Adorno em quebra-cabeças

Filme “A garota no trem”, em cartaz nos cinemas, rende homenagens ao suspense clássico, como o de Alfred Hitchcock

Voto evangélicoVoto evangélico - Foto: Arte/Folha de Pernambuco

 

Em um período no qual vem se ampliando as discussões sobre a violência contra a mulher e os debates sobre a cultura machis­ta, um filme como “A ga­rota no trem” deve encontrar seu público. Seu valor parece ser mais pela forma como espelha padrões de comportamento doentios de certos homens que se enxergam como os chefes dos relacionamentos do que propriamente enquanto obra refinada de cinema. O filme, que estreou no circuito nacional, é baseado no livro bestseller de mesmo nome escrito por Paula Hawkins (também disponível no mercado editorial brasileiro).
O enredo presta homenagens a certos clássicos do cinema voyeur, usando o artifí­cio narrativo em que perso­na­gens observam sem se­rem notados como peça fundamental.

“Janela Indiscreta” (1954), clássico de Alfred Hitchcock, é uma grande referência. Na história, acompa­nhamos Rachel (E­mi­ly Blunt), mulher que usa o trem para ir e voltar do trabalho. No caminho presta atenção em diferentes famílias e cria nomes e personalidades para esses desconhecidos, indício de solidão e tédio da personagem cujo drama ainda não é inteiramente conhecido.
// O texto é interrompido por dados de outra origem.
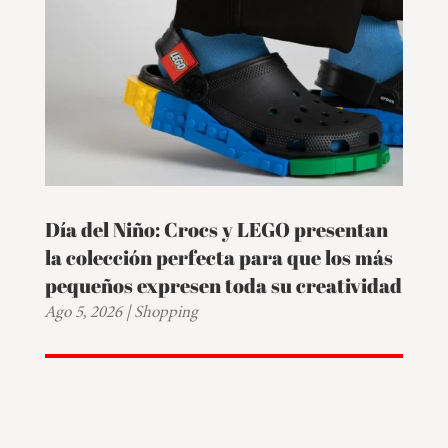
Día del Niño: Crocs y LEGO presentan
la colección perfecta para que los más
pequeños expresen toda su creatividad
Ago 5, 2026
|
Shopping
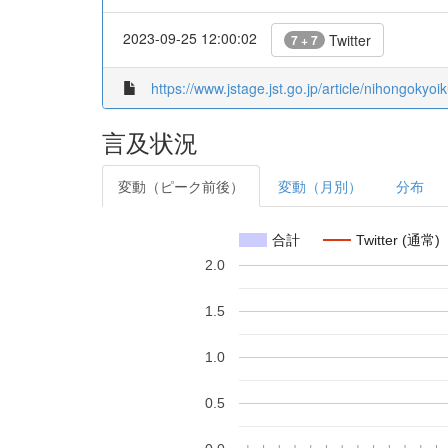
2023-09-25 12:00:02
Twitter
7 + 7
https://www.jstage.jst.go.jp/article/nihongokyoi
言及状況
変動（ピーク前後）
変動（月別）
分布
合計
Twitter (通常)
2.0
1.5
1.0
0.5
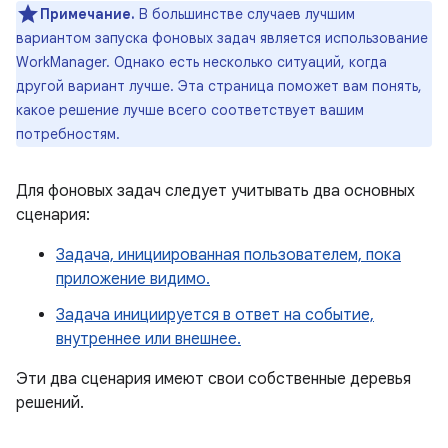
Примечание.
В большинстве случаев лучшим
вариантом запуска фоновых задач является использование
WorkManager. Однако есть несколько ситуаций, когда
другой вариант лучше. Эта страница поможет вам понять,
какое решение лучше всего соответствует вашим
потребностям.
Для фоновых задач следует учитывать два основных
сценария:
Задача, инициированная пользователем, пока
приложение видимо.
Задача инициируется в ответ на событие,
внутреннее или внешнее.
Эти два сценария имеют свои собственные деревья
решений.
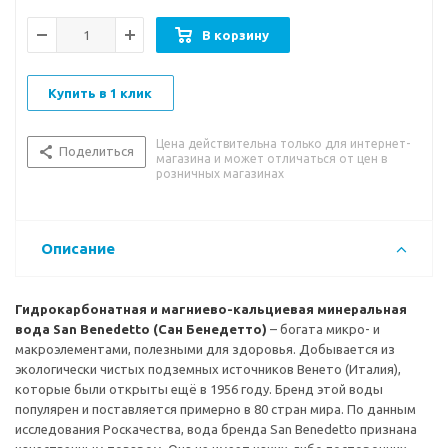
употреблять маленьким детям.
В корзину
Вкусовые особенности:
приятный легкий вкус воды.
Рекомендации к употреблению:
вода богата микро- и
Купить в 1 клик
макроэлементами, полезными для здоровья. Помогает при
заболеваниях мочевыводящих путей. Имеет невысокую
Цена действительна только для интернет-
минерализацию – может употребляться ежедневно в
Поделиться
магазина и может отличаться от цен в
качестве столовой воды. Обладает кристальной чистотой и
розничных магазинах
качеством – может употребляться и маленькими детьми.
Описание
Гидрокарбонатная и магниево-кальциевая минеральная
вода San Benedetto (Сан Бенедетто)
– богата микро- и
макроэлементами, полезными для здоровья. Добывается из
экологически чистых подземных источников Венето (Италия),
которые были открыты ещё в 1956 году. Бренд этой воды
популярен и поставляется примерно в 80 стран мира. По данным
исследования Роскачества, вода бренда San Benedetto признана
A constante narração nesse primeiro momento incomoda: há uma grande quantida­de de texto sendo dito pela pro­tagonista, de certa forma revelando a origem literária do enredo, enquanto os mistérios e as possibilidades intrigantes que envolvem narrar através de imagens o ato de fantasiar sobre intimidades (em diferentes níveis) de desconhecidos não parecem tão desenvolvidas. Em seu processo particular de fan­tasia, há um casal que cha­ma a atenção de Rachel: Megan (Haley Bennett) e Scott (Luke Evans), aparentemente sofisticados e apaixonados.
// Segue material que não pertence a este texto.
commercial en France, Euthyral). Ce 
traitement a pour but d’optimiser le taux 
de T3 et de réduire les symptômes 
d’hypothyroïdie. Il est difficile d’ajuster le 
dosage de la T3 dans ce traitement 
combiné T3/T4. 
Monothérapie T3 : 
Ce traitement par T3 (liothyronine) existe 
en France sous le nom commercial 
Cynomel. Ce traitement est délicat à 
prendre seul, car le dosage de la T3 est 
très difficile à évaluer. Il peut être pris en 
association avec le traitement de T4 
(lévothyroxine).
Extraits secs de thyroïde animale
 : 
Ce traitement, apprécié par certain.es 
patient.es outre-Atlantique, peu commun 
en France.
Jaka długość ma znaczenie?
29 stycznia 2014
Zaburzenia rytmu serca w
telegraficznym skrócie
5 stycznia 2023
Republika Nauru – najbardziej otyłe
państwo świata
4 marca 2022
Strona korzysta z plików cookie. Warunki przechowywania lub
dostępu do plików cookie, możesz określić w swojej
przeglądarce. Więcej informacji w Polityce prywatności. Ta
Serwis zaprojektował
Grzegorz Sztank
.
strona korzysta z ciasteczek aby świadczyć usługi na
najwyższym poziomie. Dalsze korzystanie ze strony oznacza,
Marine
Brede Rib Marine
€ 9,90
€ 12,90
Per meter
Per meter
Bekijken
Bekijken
Todo dia Rachel observa frag­mentos da intimidade des­se casal. Até que, em uma certa manhã, ela vê algo que a deixa chocada: um outro homem beijando Megan. Rachel se descontrola ao saber que a mulher por quem é fascinada e sobre quem projeta seus desejos tem complexidades emocionais. No dia se­guinte, quando surge a no­tícia que Megan está desa­parecida, a protagonista se sente motivada a investigar o caso. É quando passamos a conhecer mais sobre seus próprios problemas: o alcoolismo, o ciúme do ex-ma­rido, Tom (Justin Theroux), agora casado com Anna (Rebecca Ferguson), feridas ain­da abertas e sangrando.
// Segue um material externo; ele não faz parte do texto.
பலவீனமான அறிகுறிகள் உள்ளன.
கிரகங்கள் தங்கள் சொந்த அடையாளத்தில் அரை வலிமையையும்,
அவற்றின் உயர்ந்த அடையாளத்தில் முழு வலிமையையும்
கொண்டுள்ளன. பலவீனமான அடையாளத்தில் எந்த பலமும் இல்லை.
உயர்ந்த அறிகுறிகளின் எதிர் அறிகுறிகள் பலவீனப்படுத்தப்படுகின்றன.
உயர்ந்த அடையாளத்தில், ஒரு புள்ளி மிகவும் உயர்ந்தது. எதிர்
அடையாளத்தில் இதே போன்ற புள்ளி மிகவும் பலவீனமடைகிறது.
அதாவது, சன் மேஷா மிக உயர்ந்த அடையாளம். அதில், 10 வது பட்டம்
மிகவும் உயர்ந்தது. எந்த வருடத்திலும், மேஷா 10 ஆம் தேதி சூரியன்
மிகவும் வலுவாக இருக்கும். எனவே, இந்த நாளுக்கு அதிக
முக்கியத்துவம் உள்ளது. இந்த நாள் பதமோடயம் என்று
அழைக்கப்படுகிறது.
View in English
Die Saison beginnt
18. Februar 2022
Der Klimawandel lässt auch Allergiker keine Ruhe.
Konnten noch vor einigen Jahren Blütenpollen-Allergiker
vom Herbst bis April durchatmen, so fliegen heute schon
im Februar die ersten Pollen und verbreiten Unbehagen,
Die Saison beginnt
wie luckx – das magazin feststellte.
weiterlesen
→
É um filme que se desenvol­ve como um truque de ilusionismo: aponta para um enredo enquanto o real procedimento de surpresa vem sendo construído em outro lugar. Há certa engenhosidade, embora aos poucos fique claro que o roteiro preza mais pelos truques para despistar o espectador do que por uma construção emocional em sintonia com o duro momento vi­vido pela protagonista. É co­mo se o diretor do filme, Ta­te Taylor, apreciasse mais a criação de adornos fascinantes do que mergulhar nas sombras de suas personagens.